The thing to do was to make a clean sweep. The soft men he had carefully weeded out of his command. The men who remained were chosen cut-throats. They were the riff-raff of the frontier—thieves, sharpsters, man-killers who he had gathered up and of whom he had robbed the gallows to fill out the numbers of his command. If there were a few honorable natures remaining, they would be carried away by the example of the rest, when it came to the final pinch. And he expected to kill man, woman, and child, when he stormed the Cheyenne camp.
First, however, there would be long, sweet days of peace and plenty in the soldier lines, while the Indians gradually starved. The red men had neither the skill nor the nerves to endure a siege. Their ammunition would soon be spent. And their hearts would wither faster than their bodies. Every day, they would send out deputations begging for terms. The women would come screaming for mercy.
But the major would drive them back again. He hated the Indians, one and all, with the hatred of a conqueror and with the passionate aversion of one race for another.
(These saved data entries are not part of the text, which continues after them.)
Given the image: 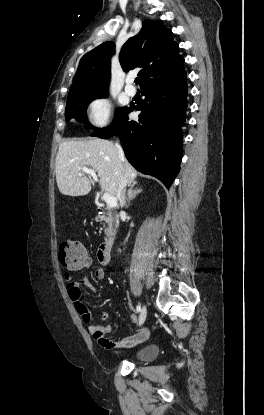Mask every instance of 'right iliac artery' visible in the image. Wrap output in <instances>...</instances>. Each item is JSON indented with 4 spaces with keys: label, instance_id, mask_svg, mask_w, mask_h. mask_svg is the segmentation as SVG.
<instances>
[{
    "label": "right iliac artery",
    "instance_id": "obj_1",
    "mask_svg": "<svg viewBox=\"0 0 264 415\" xmlns=\"http://www.w3.org/2000/svg\"><path fill=\"white\" fill-rule=\"evenodd\" d=\"M136 310H137V312H140V311H141V306H140V305H138V306L136 307Z\"/></svg>",
    "mask_w": 264,
    "mask_h": 415
}]
</instances>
Above all, he saw ways of torturing this battle into the fairest flower of his fame.
No wonder that the major, filled with these prospects, was still awake when the first fruits of his victory were brought to him in the person of the escaped thief, Bill Tenney.
The major was sitting at his little portable desk, drawing up a first draft of the long lie that he would write to Washington. The light from the small lantern was not bright, but his eager mind did not need comfort at a time like this, when his shoulders were already being weighted with the insignia of a general. For after such a deed had been reported, it could not be long before the statesmen who chewed tobacco in the capital city would reward him with that which he desired.